Haeufig wurde ich hoeflich in deutscher Sprache von Passanten angesprochen, oder auch englisch von Mitreisenden im Bus oder spaeter in Deir al-Azzor, manchmal fuer ein laengeres Gespraech, oft auch nur fuer einen herzlichen Gruss und ein Willkommen.
Nun, die Geschichte mit dem Pass:
In Syrien ist es ueblich, beim Kauf einer Fahrkarte fuer den Buss den Pass vorzuweisen, und spaeter wird man dem Busbahnhofsvorstand vorgefuehrt, welcher in einem klimatisierten Buero mit getoenten Scheiben auf einem Lederstuhl neben einem leeren Schreibtisch sitzt und raucht und eine Kopie meines Passes verlangt, die im Buero gegenueber schnell und unbuerokratisch angefertigt wird. Das gleiche findet auch am Busbahnhof des Reisezieles statt, wobei mich der Vorstand, dem wie einem Offizier immer wieder von hereinstuermenden Maennern Listen vorgelegt werden, die er kurz ansieht, etwas dazu erwidert oder etwas hinaufkritzelt, dann schliesslich etwas beiseite nimmt und sich nach meinem Hotel in der stadt erkundigt, und, als ich ihm klarmache, dass ich gerade erst angekommen sei, erst nach meinen finanziellen Verhaeltnissen fragt und mir dann Vorschlaege macht, die ich mit denen in meinem Reisefuehrer uebereinstimmen. Er notiert das und empfiehlt mir, ein Taxi zu nehmen, aber keinesfals mehr als 50 Pfund zu zahlen, was er selbst noch, herausgekommen, dem Taxifahrer nachruft.
Im Hotel angekommen, frage ich nach einem Bankomaten und werde an einen Ort gewiesen. Dort gibt es zwar einen Automaten, aber er ist ausser Betrieb. Ich finde dann noch zwei oder drei weitere, bei einem davon versuche ich mehr als 20 Mal mit allen moeglichen Tastenkombinationen, Geld abzuheben, aber stets erfolglos, was mir ebensoviele Zettelchen bestaetigen. Gleiches am naechsten Tag, dem heutigen Freitag.
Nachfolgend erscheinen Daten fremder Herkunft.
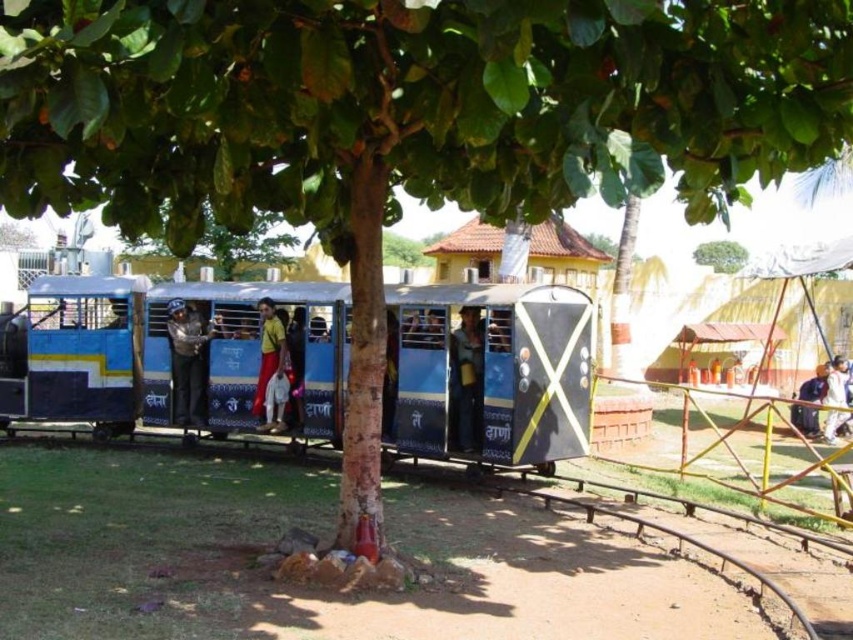 The height and width of the screenshot is (640, 853). Identify the location of dark blue fabric shirt at right. (814, 385).

Measure the distance between dark blue fabric shirt at right and green leafy tree at center.

dark blue fabric shirt at right is 11.72 meters from green leafy tree at center.

Is point (804, 406) positioned in front of point (717, 253)?

That is True.

Find the location of a particular element. This screenshot has width=853, height=640. dark blue fabric shirt at right is located at coordinates (814, 385).

Does blue painted metal train at center lie behind white fabric at right?

That is False.

Can you confirm if blue painted metal train at center is smaller than white fabric at right?

Actually, blue painted metal train at center might be larger than white fabric at right.

Does point (61, 396) lie in front of point (827, 432)?

Yes, point (61, 396) is closer to viewer.

You are a GUI agent. You are given a task and a screenshot of the screen. Output one action in this format:
    pyautogui.click(x=<x>, y=<y>)
    Task: Click on the blue painted metal train at center
    Image resolution: width=853 pixels, height=640 pixels.
    Given the screenshot: What is the action you would take?
    pyautogui.click(x=173, y=353)

Does dark blue uniform at center have a lesser width compared to green leafy tree at center?

Yes.

Between dark blue uniform at center and green leafy tree at center, which one has less height?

Die Gassen sind an diesem islamischen Sonntag auffaelig still, die Automaten ebenso. Ein Syrer erklaert mir mit freundlichem nicht von geringsten Zweifel irritierten Gesicht, es sei eben Ramadan und Feiertag, da wuerden alle Menschen ruhen.
Somit konnte ich heute nicht den vorgesehenen Ausflug nach Dura Europos und Mari machen - es wurde aber dennoch ein bewegter Tag. Denn am Nachmittag fand ich ein Internet-Cafe, das geoeffnet hatte, und man nahm mir auch hier den Pass ab. Um 6 Uhr wurde ich gedraengt, das Lokal zu verlassen, weil nun doch der Ramadan ende und man zum Fastenbrechen heimmuesse. Der Pass, den man mir zuschiebt, war aber nicht meiner. Ich kuendigte an, das Lokal nicht zu verlassen ohne meinen Pass, und hielt eine kurze Strafpredigt, die der baertige, mit weissem Kaften bekleidete junge Mann zerknirtscht ueber sich ergehen liess. Denn bekanntlich ist man in Syrien ohne Pass kein Mensch, nicht einmal ein Busspassagier oder ein Internetcafebenuetzer. Er telefoniete ein wenig, nach und nach erschienen einige junge Maenner, und schliesslich einer, der den Besitzer gefunden haben wollte, der meinen Pass haben muesste. Ich stieg zu ihm aufs Motorrad, und er brauste um einen Haeuserblock zu einem Hotel, wo aber wieder die gleiche Ratlosigkeit herrschte. Schliesslich hatte man eine neue Nachricht bekommen, und nun waren es zwei Maenner, die mich mit den Moterraedern zu einem anderen Hotel brachten, wo nun tatsaechlich der franzoesische Passbesitzer und gegenwaertige Inhaber meines Passes verzeichnet war. Nur war er nicht da. Nachdem eine japanische Reisegruppe eingetroffen war, ihre Zimmer bezogen hatte und nacheinander einzeln erschienen war, um die konsumierten Getraengeflaschen beim Pfoertner vorzuweisen, es waren jeweils die gleichen, ein grosses Wasser und ein kleines Cola, stuermte ploetzlich einer der Maenner hinaus und kam kurz darauf triumphierend mit meinem Pass zurueck.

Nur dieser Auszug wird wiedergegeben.